We talked about schools, but being Sunday the school was shut and also it was a few kilometres away. We also talked about the village and the need for another bore hole for fresh water, and a bit of a tale of woe and hard sell for money. Before long, once all questions had been exhausted it was time to return to the boat and a second breakfast of scrambled egg and sausage. Having just heard how without a bore hole the locals were drinking the polluted river water and becoming ill, I was a bit perturbed that the kettle for our coffee was filled up from the river!
With its one engine, the Kafue Queen slowly pootled back to where our new truck, Sabie, stayed overnight. Once our tents and bags were packed away in the truck we set off for Lusaka the capital of Zambia. We stopped at a shopping mall which was nothing like the shops we have been used to over the last month, it was almost westernised. Even one of Acacia’s employees who now lives in Arusha said how much better it was than anything she had at home. Whilst Duncan, our guide bought masses of food at the big supermarket to last is all for the next few days, we paid the coffee shop a visit as rumour had it there was Wi-Fi and coffee! Well there was Wi-Fi but they had run out of vouchers to sell us to access it – how African.

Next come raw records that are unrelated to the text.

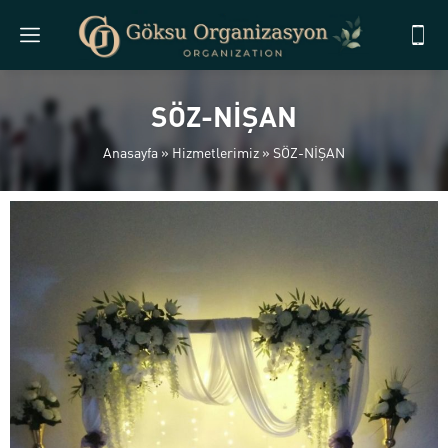
SÖZ-NİŞAN
Anasayfa
»
Hizmetlerimiz
»
SÖZ-NİŞAN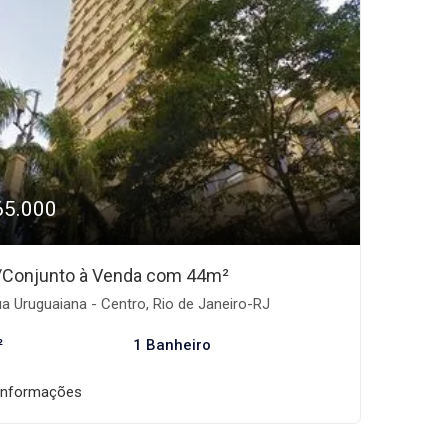
65.000
/Conjunto à Venda com 44m²
a Uruguaiana - Centro, Rio de Janeiro-RJ
²
1 Banheiro
informações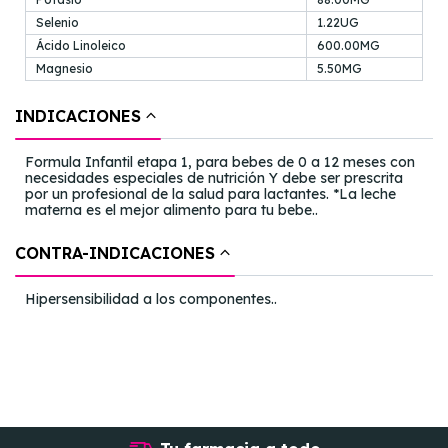
Selenio
1.22UG
Ácido Linoleico
600.00MG
Magnesio
5.50MG
INDICACIONES
Formula Infantil etapa 1, para bebes de 0 a 12 meses con
necesidades especiales de nutrición Y debe ser prescrita
por un profesional de la salud para lactantes. *La leche
materna es el mejor alimento para tu bebe..
CONTRA-INDICACIONES
Hipersensibilidad a los componentes..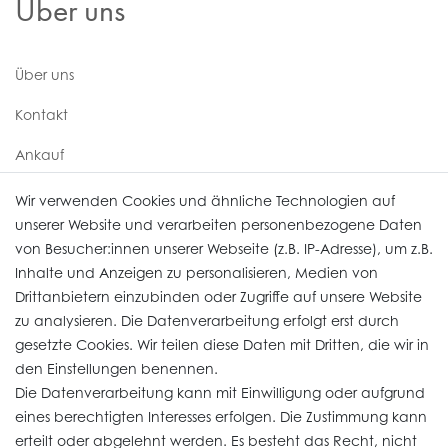
Über uns
Über uns
Kontakt
Ankauf
Uhren Service
Wir verwenden Cookies und ähnliche Technologien auf
unserer Website und verarbeiten personenbezogene Daten
von Besucher:innen unserer Webseite (z.B. IP-Adresse), um z.B.
Vertrag widerrufen
Inhalte und Anzeigen zu personalisieren, Medien von
Drittanbietern einzubinden oder Zugriffe auf unsere Website
zu analysieren. Die Datenverarbeitung erfolgt erst durch
Informationen
gesetzte Cookies. Wir teilen diese Daten mit Dritten, die wir in
den Einstellungen benennen.
Die Datenverarbeitung kann mit Einwilligung oder aufgrund
Daten­schutz­erklärung
eines berechtigten Interesses erfolgen. Die Zustimmung kann
erteilt oder abgelehnt werden. Es besteht das Recht, nicht
Widerrufs­recht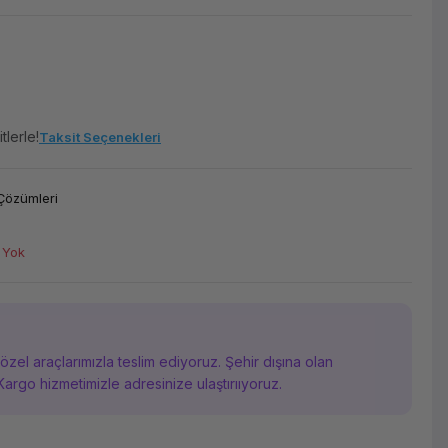
tlerle!
Taksit Seçenekleri
Çözümleri
 Yok
i özel araçlarımızla teslim ediyoruz. Şehir dışına olan
Kargo hizmetimizle adresinize ulaştırııyoruz.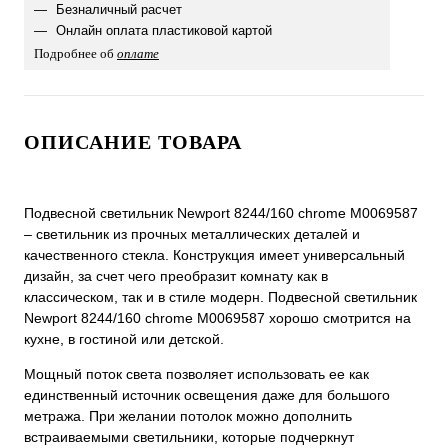
Безналичный расчет
Онлайн оплата пластиковой картой
Подробнее об
оплате
ОПИСАНИЕ ТОВАРА
Подвесной светильник Newport 8244/160 chrome М0069587
– светильник из прочных металлических деталей и
качественного стекла. Конструкция имеет универсальный
дизайн, за счет чего преобразит комнату как в
классическом, так и в стиле модерн. Подвесной светильник
Newport 8244/160 chrome М0069587 хорошо смотрится на
кухне, в гостиной или детской.
Мощный поток света позволяет использовать ее как
единственный источник освещения даже для большого
метража. При желании потолок можно дополнить
встраиваемыми светильники, которые подчеркнут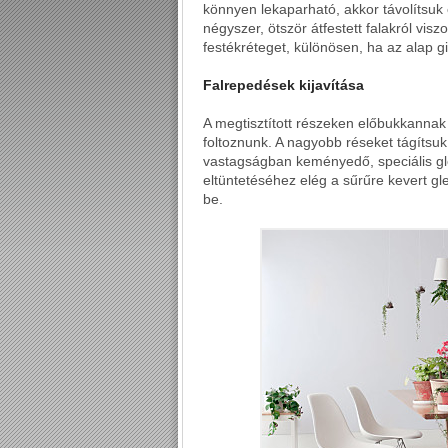
könnyen lekaparható, akkor távolítsuk e
négyszer, ötször átfestett falakról vis
festékréteget, különösen, ha az alap gip
Falrepedések kijavítása
A megtisztított részeken előbukkannak 
foltoznunk. A nagyobb réseket tágítsuk
vastagságban keményedő, speciális gl
eltüntetéséhez elég a sűrűre kevert gle
be.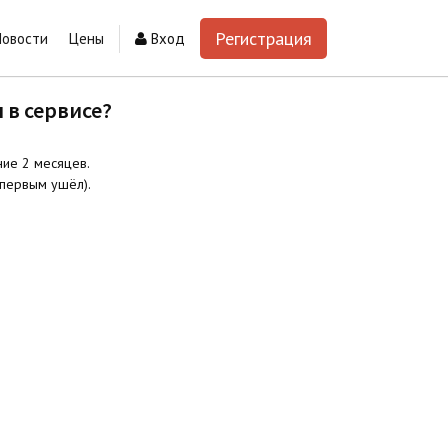
Регистрация
Новости
Цены
Вход
 в сервисе?
ние 2 месяцев.
 первым ушёл).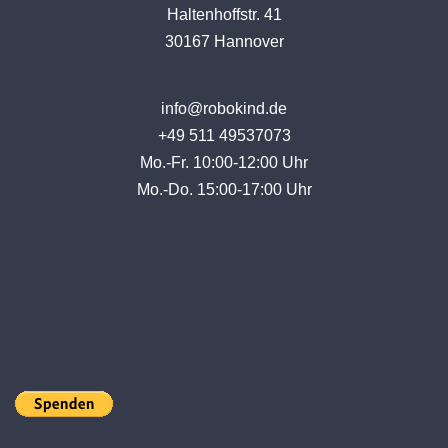
Haltenhoffstr. 41
30167 Hannover
info@robokind.de
+49 511 49537073
Mo.-Fr. 10:00-12:00 Uhr
Mo.-Do. 15:00-17:00 Uhr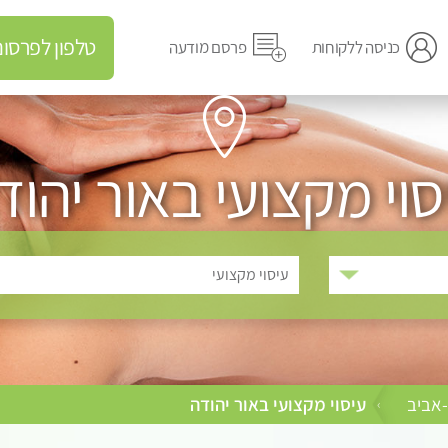
טלפון לפרסום מודעה
כניסה ללקוחות
פרסם מודעה
סוי מקצועי באור יהוד
עיסוי מקצועי
-אביב
עיסוי מקצועי באור יהודה
›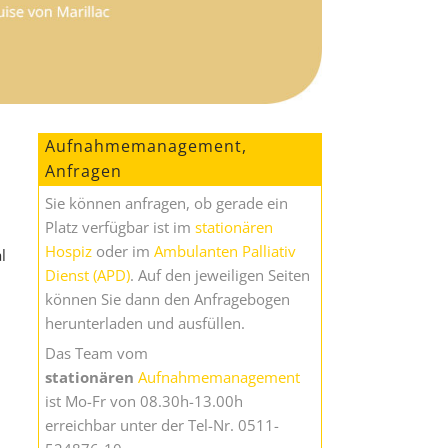
Aufnahmemanagement,
Anfragen
Sie können anfragen, ob gerade ein
Platz verfügbar ist im
stationären
Hospiz
oder im
Ambulanten Palliativ
l
Dienst (APD)
. Auf den jeweiligen Seiten
können Sie dann den Anfragebogen
herunterladen und ausfüllen.
Das Team vom
stationären
Aufnahmemanagement
ist Mo-Fr von 08.30h-13.00h
erreichbar unter der Tel-Nr. 0511-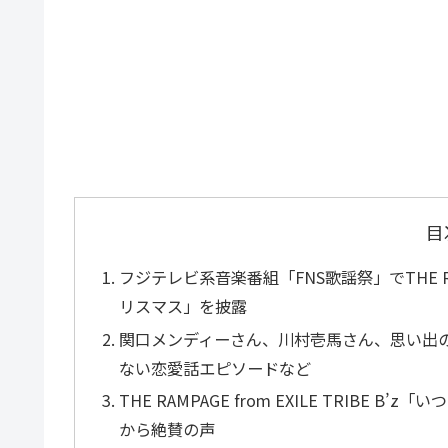
目
フジテレビ系音楽番組「FNS歌謡祭」でTHE RAMP
リスマス」を披露
関口メンディーさん、川村壱馬さん、思い出の
ない恋愛話エピソードなど
THE RAMPAGE from EXILE TRIBE 
から絶賛の声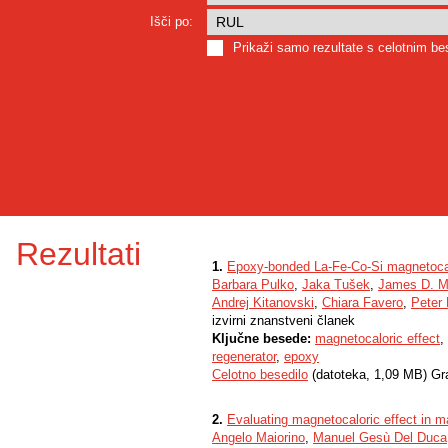
Išči po:
Prikaži samo rezultate s celotnim b
Rezultati
1.
Epoxy-bonded La-Fe-Co-Si magnetocal
Barbara Pulko
,
Jaka Tušek
,
James D. M
Andrej Kitanovski
,
Chiara Favero
,
Peter 
izvirni znanstveni članek
Ključne besede:
magnetocaloric effect
,
regenerator
,
epoxy
Celotno besedilo
(datoteka, 1,09 MB) Gr
2.
Evaluating magnetocaloric effect in m
Angelo Maiorino
,
Manuel Gesù Del Duca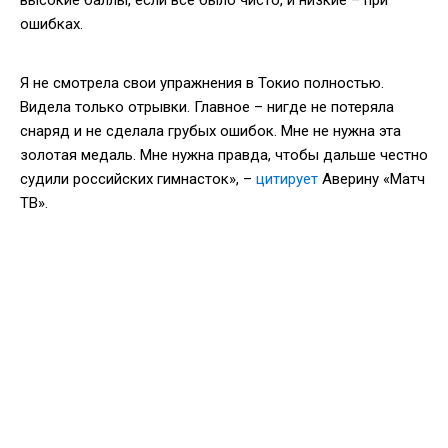
ошибках.
Я не смотрела свои упражнения в Токио полностью.
Видела только отрывки. Главное – нигде не потеряла
снаряд и не сделала грубых ошибок. Мне не нужна эта
золотая медаль. Мне нужна правда, чтобы дальше честно
судили российских гимнасток», –
цитирует
Аверину «Матч
ТВ».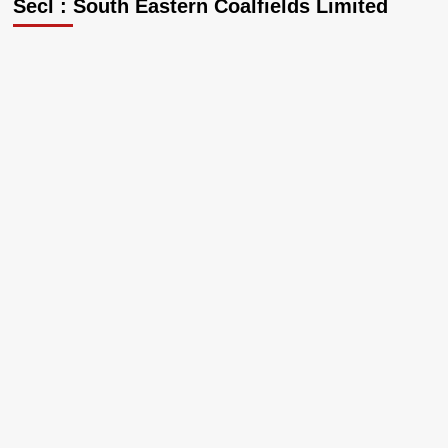
Secl : South Eastern Coalfields Limited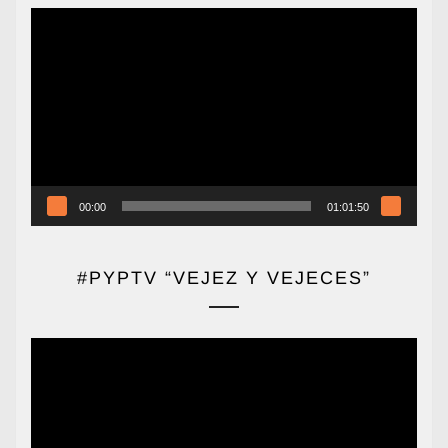
Reproductor
de
vídeo
00:00
01:01:50
#PYPTV “VEJEZ Y VEJECES”
Reproductor
de
vídeo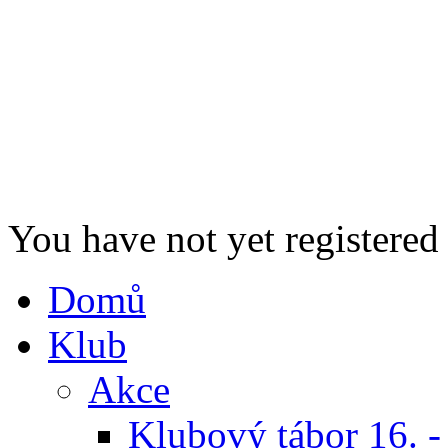
You have not yet registered
Domů
Klub
Akce
Klubový tábor 16. -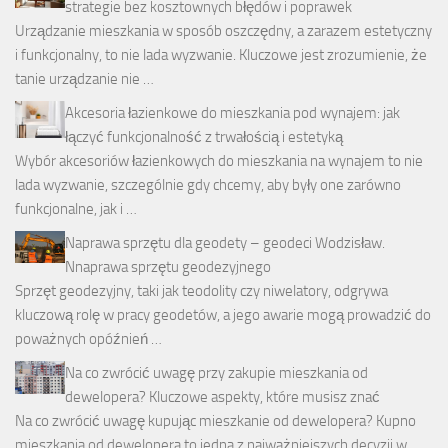
strategie bez kosztownych błędów i poprawek
Urządzanie mieszkania w sposób oszczędny, a zarazem estetyczny
i funkcjonalny, to nie lada wyzwanie. Kluczowe jest zrozumienie, że
tanie urządzanie nie …
Akcesoria łazienkowe do mieszkania pod wynajem: jak
łączyć funkcjonalność z trwałością i estetyką
Wybór akcesoriów łazienkowych do mieszkania na wynajem to nie
lada wyzwanie, szczególnie gdy chcemy, aby były one zarówno
funkcjonalne, jak i …
Naprawa sprzętu dla geodety – geodeci Wodzisław.
Nnaprawa sprzętu geodezyjnego
Sprzęt geodezyjny, taki jak teodolity czy niwelatory, odgrywa
kluczową rolę w pracy geodetów, a jego awarie mogą prowadzić do
poważnych opóźnień …
Na co zwrócić uwagę przy zakupie mieszkania od
dewelopera? Kluczowe aspekty, które musisz znać
Na co zwrócić uwagę kupując mieszkanie od dewelopera? Kupno
mieszkania od dewelopera to jedna z najważniejszych decyzji w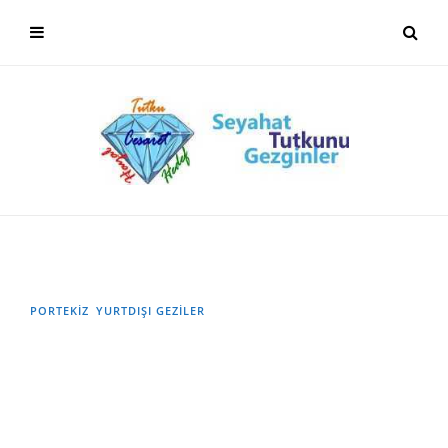
PORTEKİZ
YURTDIŞI GEZILER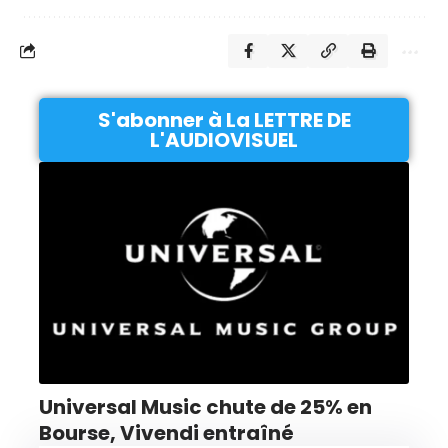
S'abonner à La LETTRE DE
L'AUDIOVISUEL
Universal Music chute de 25% en
Bourse, Vivendi entraîné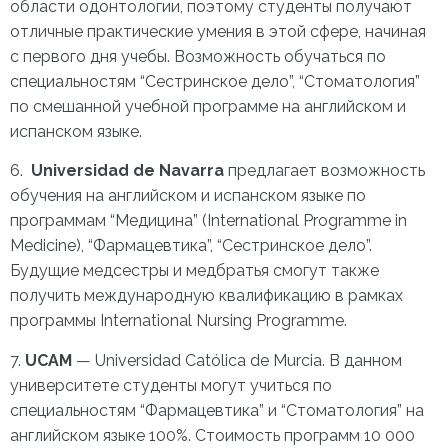
области одонтологии, поэтому студенты получают
отличные практические умения в этой сфере, начиная
с первого дня учебы. Возможность обучаться по
специальностям “Сестринское дело”, “Стоматология”
по смешанной учебной программе на английском и
испанском языке.
6.
Universidad de Navarra
предлагает возможность
обучения на английском и испанском языке по
программам “Медицина” (International Programme in
Medicine), “Фармацевтика”, “Сестринское дело”.
Будущие медсестры и медбратья смогут также
получить международную квалификацию в рамках
программы International Nursing Programme.
7.
UCAM
— Universidad Católica de Murcia. В данном
университете студенты могут учиться по
специальностям “Фармацевтика” и “Стоматология” на
английском языке 100%. Стоимость программ 10 000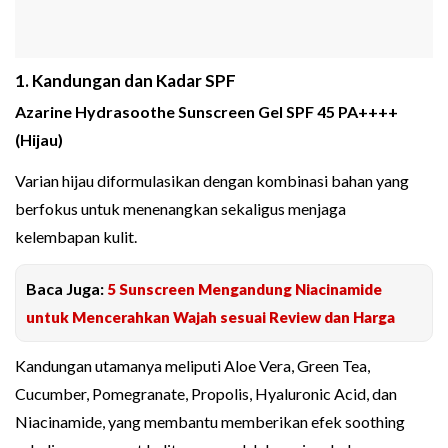
1. Kandungan dan Kadar SPF
Azarine Hydrasoothe Sunscreen Gel SPF 45 PA++++
(Hijau)
Varian hijau diformulasikan dengan kombinasi bahan yang
berfokus untuk menenangkan sekaligus menjaga
kelembapan kulit.
Baca Juga:
5 Sunscreen Mengandung Niacinamide
untuk Mencerahkan Wajah sesuai Review dan Harga
Kandungan utamanya meliputi Aloe Vera, Green Tea,
Cucumber, Pomegranate, Propolis, Hyaluronic Acid, dan
Niacinamide, yang membantu memberikan efek soothing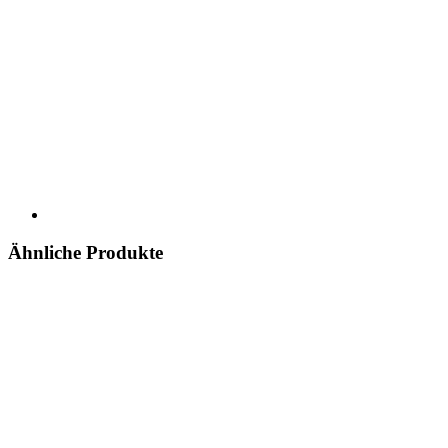
Ähnliche Produkte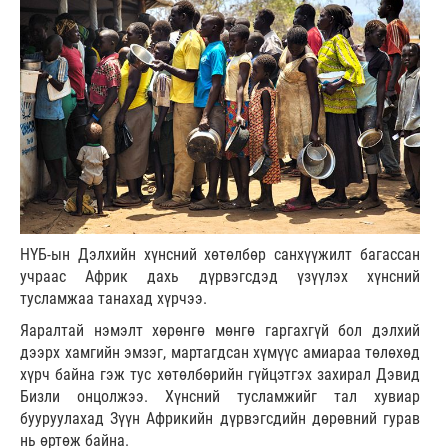
НҮБ-ын Дэлхийн хүнсний хөтөлбөр санхүүжилт багассан
учраас Африк дахь дүрвэгсдэд үзүүлэх хүнсний
тусламжаа танахад хүрчээ.
Яаралтай нэмэлт хөрөнгө мөнгө гаргахгүй бол дэлхий
дээрх хамгийн эмзэг, мартагдсан хүмүүс амиараа төлөхөд
хүрч байна гэж тус хөтөлбөрийн гүйцэтгэх захирал Дэвид
Бизли онцолжээ. Хүнсний тусламжийг тал хувиар
бууруулахад Зүүн Африкийн дүрвэгсдийн дөрөвний гурав
нь өртөж байна.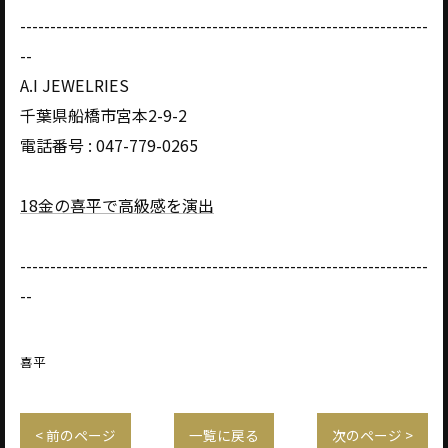
--------------------------------------------------------------------
--
A.I JEWELRIES
千葉県船橋市宮本2-9-2
電話番号 : 047-779-0265
18金の喜平で高級感を演出
--------------------------------------------------------------------
--
喜平
< 前のページ
一覧に戻る
次のページ >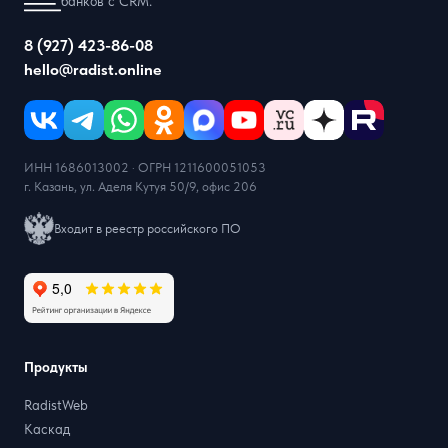
банков с CRM.
8 (927) 423-86-08
hello@radist.online
ИНН 1686013002 · ОГРН 1211600051053
г. Казань, ул. Аделя Кутуя 50/9, офис 206
Входит в реестр российского ПО
Продукты
RadistWeb
Каскад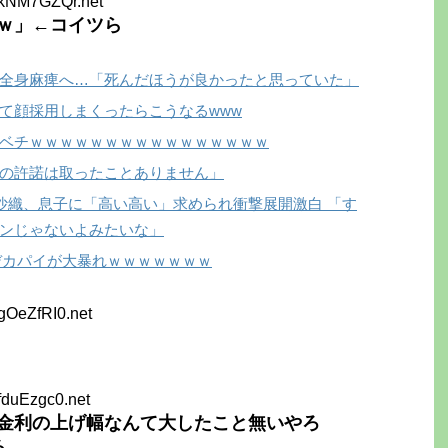
+kNM7GZQr.net
ｗ」←コイツら
全身麻痺へ…「死んだほうが良かったと思っていた」
て顔採用しまくったらこうなるwww
ベチｗｗｗｗｗｗｗｗｗｗｗｗｗｗｗｗ
の許諾は取ったことありません」
村沙織、息子に「高い高い」求められ衝撃展開激白 「す
ンじゃないよみたいな」
デカパイが大暴れｗｗｗｗｗｗｗ
gOeZfRI0.net
fduEzgc0.net
金利の上げ幅なんて大したこと無いやろ
ろ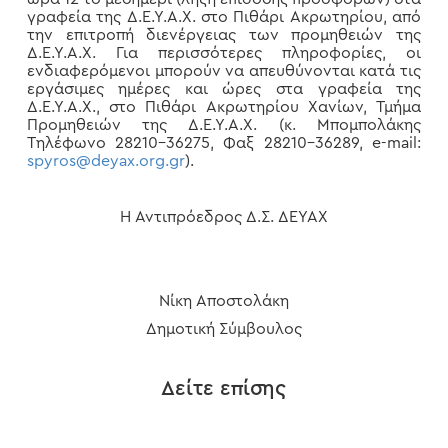
γραφεία της Δ.Ε.Υ.Α.Χ. στο Πιθάρι Ακρωτηρίου, από
την επιτροπή διενέργειας των προμηθειών της
Δ.Ε.Υ.Α.Χ. Για περισσότερες πληροφορίες, οι
ενδιαφερόμενοι μπορούν να απευθύνονται κατά τις
εργάσιμες ημέρες και ώρες στα γραφεία της
Δ.Ε.Υ.Α.Χ., στο Πιθάρι Ακρωτηρίου Χανίων, Τμήμα
Προμηθειών της Δ.Ε.Υ.Α.Χ. (κ. Μπομπολάκης
Τηλέφωνο 28210-36275, Φαξ 28210-36289, e-mail:
spyros@deyax.org.gr
).
Η Αντιπρόεδρος Δ.Σ. ΔΕΥΑΧ
Νίκη Αποστολάκη
Δημοτική Σύμβουλος
Δείτε επίσης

All too soon it was time to move onto our next campsite, a working farm just outside Lusaka. Much to our surprise as we drove along the drive we passed zebras and giraffes, which we certainly were not expecting. The campsite was though shut gates but the fencing was not very substantial, and the gates were left open after we arrived so the animals seemed to be free to wander around in the day. As they are wild animals they did not get close to us to be any bother, just like the ones at Zambezi Sun in Livingstone.
Today we settle I the routine of camp and the duty roster was put into place. As Dave was in the packing/unpacking team he was put to work straight away. I am in the truck cleaning team which is done at the end of the day. This left me to battle with the tent, which luckily is straightforward but by the time I found a level site Dave was done with unpacking and able to help. The other “jobs” are cooking, washing up and best of all a day off, so we are divided into five groups of three or four campers. I had expected we would be shopping at local markets and deciding what to cook, but Duncan has it all under control and we just have to do as instructed. Not too onerous at all, and as they say, many hands make light work.
Chores done, Dave and I set off for a walk and it was good to stretch our legs as we have been quite sedentary recently. We had hardly set off chatting away when I stopped mid-sentence as there were three giraffes close by in the trees. They had sensed us straight away and sauntered further into the trees and undergrowth. We did manage to track a bit closer but the thick undergrowth made photos difficult, can you spot the giraffe?
After supper we all sat around the fire chatting and keeping warm but soon started heading to our tents for an early night ready for another early start tomorrow. It is back to basic living for us whilst getting to see the locals and their basic lifestyle, which I expect will get get more basic as we head north. One thing seems to be the same the world over, that is the spread of the mobile phone which is a basic commodity of the locals and no shortage of people selling airtime vouchers. What was this country like before the advent of mobile phones?